Roundtable Discussion On Islamizing the State Religious Politics In Malaysia
Date: Sunday, 12th February 2017
Time: 2PM – 530 PM
Venue: Nottigham University, Level 2 Chulan Tower, Kuala Lumpur
Prof James Piscatori, Deputy Director, Centre for Arab and Islamic Studies, Australian National University
Prof Norani Othman
Dr Dzulkefly Ahmad
Dr Patricia Anne Martinez
Dato’ Dr Narimah Awin
Many believe that pluralism is perhaps one of the greatest assets Malaysia possesses and is blessed with. It is certainly not a problem and thus should not be treated as a pathology instead. Religious diversity is not an illness that infects the body of the state or nation; nor should it be seen as a handicap.

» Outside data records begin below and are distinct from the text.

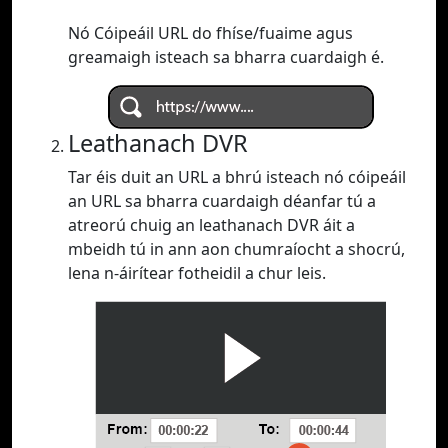
Nó Cóipeáil URL do fhíse/fuaime agus
greamaigh isteach sa bharra cuardaigh é.
Leathanach DVR
Tar éis duit an URL a bhrú isteach nó cóipeáil
an URL sa bharra cuardaigh déanfar tú a
atreorú chuig an leathanach DVR áit a
mbeidh tú in ann aon chumraíocht a shocrú,
lena n-áirítear fotheidil a chur leis.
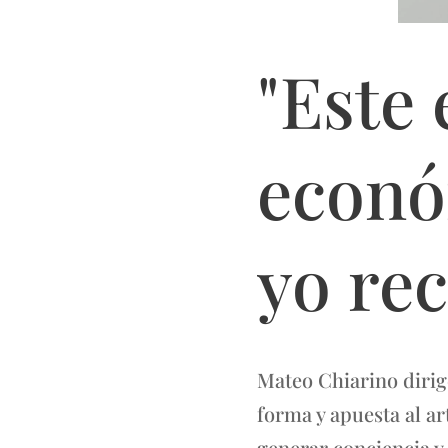
"Este
econó
yo re
Mateo Chiarino dirige
forma y apuesta al ar
generar conciencia y 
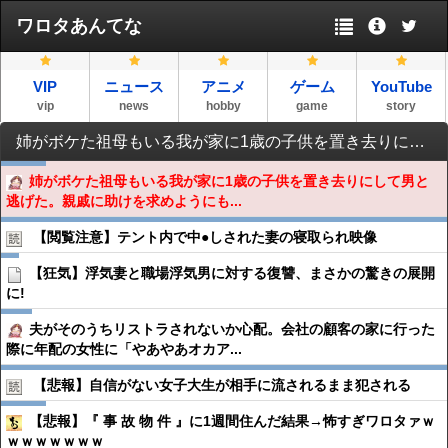
ワロタあんてな
VIP
ニュース
アニメ
ゲーム
YouTube
vip
news
hobby
game
story
姉がボケた祖母もいる我が家に1歳の子供を置き去りにして男と逃げた。親戚に助けを求めようにも父に「恥を広げるな」と言われてしまい…どうすれば？
姉がボケた祖母もいる我が家に1歳の子供を置き去りにして男と
逃げた。親戚に助けを求めようにも...
【閲覧注意】テント内で中●︎しされた妻の寝取られ映像
【狂気】浮気妻と職場浮気男に対する復讐、まさかの驚きの展開
に!
夫がそのうちリストラされないか心配。会社の顧客の家に行った
際に年配の女性に「やあやあオカア...
【悲報】自信がない女子大生が相手に流されるまま犯される
【悲報】『 事 故 物 件 』に1週間住んだ結果→怖すぎワロタァｗ
ｗｗｗｗｗｗｗ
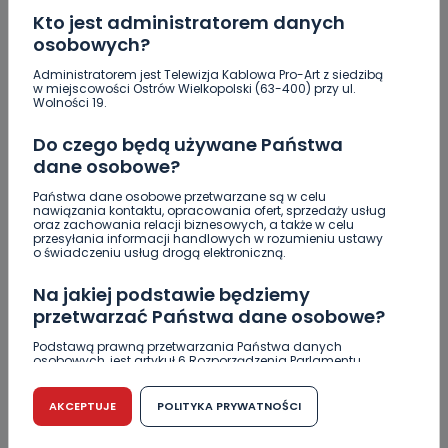
Kto jest administratorem danych
osobowych?
Administratorem jest Telewizja Kablowa Pro-Art z siedzibą
w miejscowości Ostrów Wielkopolski (63-400) przy ul.
Wolności 19.
Do czego będą używane Państwa
dane osobowe?
Państwa dane osobowe przetwarzane są w celu
nawiązania kontaktu, opracowania ofert, sprzedaży usług
oraz zachowania relacji biznesowych, a także w celu
przesyłania informacji handlowych w rozumieniu ustawy
o świadczeniu usług drogą elektroniczną.
REGION
WIADOMOŚCI
Dostała zawału w przychodni. Lądowało LPR
Na jakiej podstawie będziemy
[AKTUALIZACJA]
przetwarzać Państwa dane osobowe?
Podstawą prawną przetwarzania Państwa danych
15.02.2019 11:03
osobowych, jest artykuł 6 Rozporządzenia Parlamentu
Europejskiego i Rady (UE) 2016/679 z dnia 27 kwietnia 2016
r. w sprawie ochrony osób fizycznych w związku z
przetwarzaniem danych osobowych w sprawie
AKCEPTUJE
POLITYKA PRYWATNOŚCI
11
Sebastian Matyszczak
swobodnego przepływu takich danych oraz uchylenia
dyrektywy 95/46/WE (RODO).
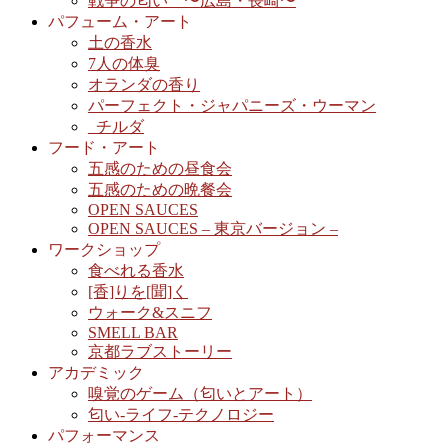
戦争の匂い 〜広島・長崎〜
パフューム・アート
土の香水
7人の体臭
オランダの香り
パーフェクト・ジャパニーズ・ウーマン
_チルダ
フード・アート
五感のための昼食会
五感のための晩餐会
OPEN SAUCES
OPEN SAUCES – 東京バージョン –
ワークショップ
食べれる香水
[香]りを[聞]く
ウォーク&スニフ
SMELL BAR
京都ラブストーリー
アカデミック
嗅覚のゲーム（匂いとアート）
匂い-ライフ-テクノロジー
パフォーマンス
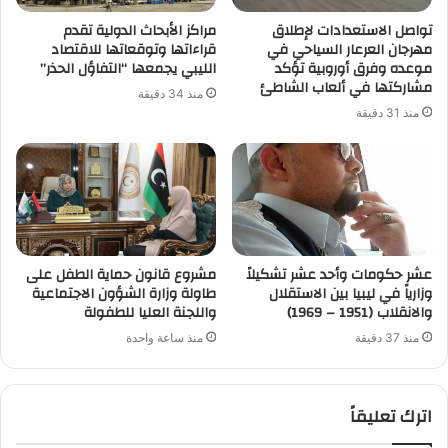
تواصل الاستعدادات لإطلاق
مراكز الأبحاث الدولية تقدم
مهرجان العرعار السياحي في
قراءاتها وتوقعاتها للاقتصاد
موعده وفرق أوروبية تؤكد
الليبي يجمعها “التفاؤل الحذر”
مشاركتها في ألعاب الشاطئ
منذ 34 دقيقة
منذ 31 دقيقة
عشر حكومات وأحد عشر تشكيلاً
مشروع قانون حماية الطفل على
وزارياً في ليبيا بين الاستقلال
طاولة وزارة الشؤون الاجتماعية
والانقلاب (1951 – 1969)
واللجنة العليا للطفولة
منذ 37 دقيقة
منذ ساعة واحدة
اترك تعليقاً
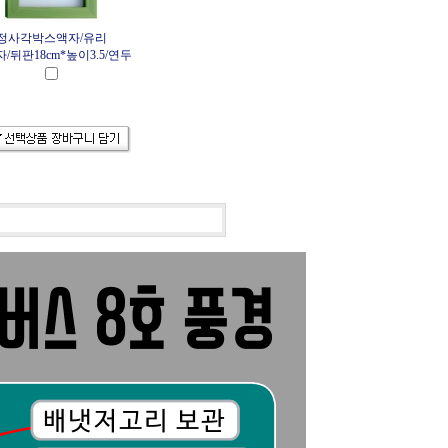
정사각박스액자/유리
/뒤판18cm*높이3.5/연두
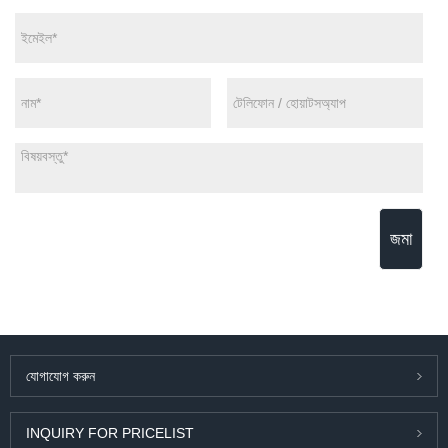
জমা
যোগাযোগ করুন
INQUIRY FOR PRICELIST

But when a state failed to play the role of an honest broker to create those vital common public domains where interaction, cooperation, respect and recognition develops; and gravitates towards trying to appease the majority segment of the society by infusing religious dogma; what we face is nothing but tyranny of the majority.
It has been argued that what we are witnessing is in fact a slow and calculated dismantling of the idea of a plural and liberal Malaysia as professed in the “rukun negara” or “National Principles”, which is now being promoted to be made the preamble to the Constitution. This is largely due to the growing ethnic and religious communitarian politics spurred by the vigorous effort of the ruling government in turning this country to become more puritan in its political outlook. Perhaps the effort to Islamize the state was not a sincere effort after all but more towards gaining more votes from the Malay-Muslim majority without any attempt to reform or open up the mind-set of the Malay-Muslims in the process. Without doubt, this divisive politics, narrow ethnic and religious-based appeal means that we are now stuck at an impasse of our own making, dependent on the Muslim votes, while allowing communitarians to dominate which in turn changes the tone and tenor of normative populist Malay-Muslim politics to remain sectarian and communitarian.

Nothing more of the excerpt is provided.